Interpretable Latent Spaces Using Space-Filling Vector Quantization | by Mohammad Hassan Vali | Apr, 2024


A new unsupervised method that combines two concepts of vector quantization and space-filling curves to interpret the latent space of DNNs

This post is a short explanation of our novel unsupervised distribution modeling technique called space-filling vector quantization [1] published at Interspeech 2023 conference. For more details, please look at the paper under this link.

Image from StockSnap.io

Deep generative models are well-known neural network-based architectures that learn a latent space whose samples can be mapped to sensible real-world data such as image, video, and speech. Such latent spaces act as a black-box and they are often difficult to interpret. In this post, we introduce our novel unsupervised distribution modeling technique that combines two concepts of space-filling curves and vector quantization (VQ) which is called Space-Filling Vector Quantization (SFVQ). SFVQ helps to make the latent space interpretable by capturing its underlying morphological structure. Important to note that SFVQ is a generic tool for modeling distributions and using it is not restricted to any specific neural network architecture nor any data type (e.g. image, video, speech and etc.). In this post, we demonstrate the application of SFVQ to interpret the latent space of a voice conversion model. To understand this post you don’t need to know about speech signals technically, because we explain everything in general (not technical). Before everything, let me explain what is the SFVQ technique and how it works.

Space-Filling Vector Quantization (SFVQ)

Vector quantization (VQ) is a data compression technique similar to k-means algorithm which can model any data distribution. The figure below shows a VQ applied on a Gaussian distribution. VQ clusters this distribution (gray points) using 32 codebook vectors (blue points) or clusters. Each voronoi cell (green lines) contains one codebook vector such that this codebook vector is the closest codebook vector (in terms of Euclidean distance) to all data points located in that voronoi cell. In other words, each codebook vector is the representative vector of all data points located in its corresponding voronoi cell. Therefore, applying VQ on this Gaussian distribution means to map each data point to its closest codebook vector, i.e. represent each data point with its closest codebook vector. For more information about VQ and its other variants you can check out this post.

Vector Quantization applied on a Gaussian distribution using 32 codebook vectors. (image by author)

Space-filling curve is a piece-wise continuous line generated with a recursive rule and if the recursion iterations are repeated infinitely, the curve gets bent until it completely fills a multi-dimensional space. The following figure illustrates the Hilbert curve [2] which is a well-known type of space-filling curves in which the corner points are defined using a specific mathematical formulation at each recursion iteration.

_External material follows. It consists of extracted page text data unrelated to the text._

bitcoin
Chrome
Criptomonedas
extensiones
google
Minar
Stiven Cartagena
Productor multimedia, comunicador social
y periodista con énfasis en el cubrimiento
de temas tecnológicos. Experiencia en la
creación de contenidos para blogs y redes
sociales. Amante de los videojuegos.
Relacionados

Five first iterations of Hilbert curve to fill a 2D square distribution. (image by author)

Getting intuition from space-filling curves, we can thus think of vector quantization (VQ) as mapping input data points on a space-filling curve (rather than only mapping data points exclusively on codebook vectors as what we do in normal VQ). Therefore, we incorporate vector quantization into space-filling curves, such that our proposed space-filling vector quantizer (SFVQ) models a D-dimensional data distribution by continuous piece-wise linear curves whose corner points are vector quantization codebook vectors. The following figure illustrates VQ and SFVQ applied on a Gaussian distribution.

Codebook vectors (blue points) of a vector quantizer, and a space-filling vector quantizer (curve in black) on a Gaussian distribution (gray points). Voronoi regions for VQ are shown in green. (image by author)

For technical details on how to train SFVQ and how to map data points on SFVQ’s curve, please see section 2 in our paper [1].

Note that when we train a normal VQ on a distribution, the adjacent codebook vectors that exists inside the learned codebook matrix can refer to totally different contents. For example, the first codebook element could refer to a vowel phone and the second one could refer to a silent part of speech signal. However, when we train SFVQ on a distribution, the learned codebook vectors will be located in an arranged form such that adjacent elements in the codebook matrix (i.e. adjacent codebook indices) will refer to similar contents in the distribution. We can use this property of SFVQ to interpret and explore the latent spaces in Deep Neural Networks (DNNs). As a typical example, in the following we will explain how we used our SFVQ method to interpret the latent space of a voice conversion model [3].

Voice Conversion

The following figure shows a voice conversion model [3] based on vector quantized variational autoencoder (VQ-VAE) [4] architecture. According to this model, encoder takes the speech signal of speaker A as the input and passes the output into vector quantization (VQ) block to extracts the phonetic information (phones) out of this speech signal. Then, these phonetic information together with the identity of speaker B goes into the decoder which outputs the converted speech signal. The converted speech would contain the phonetic information (context) of speaker A with the identity of speaker B.

Voice conversion model based on VQ-VAE architecture. (image by author)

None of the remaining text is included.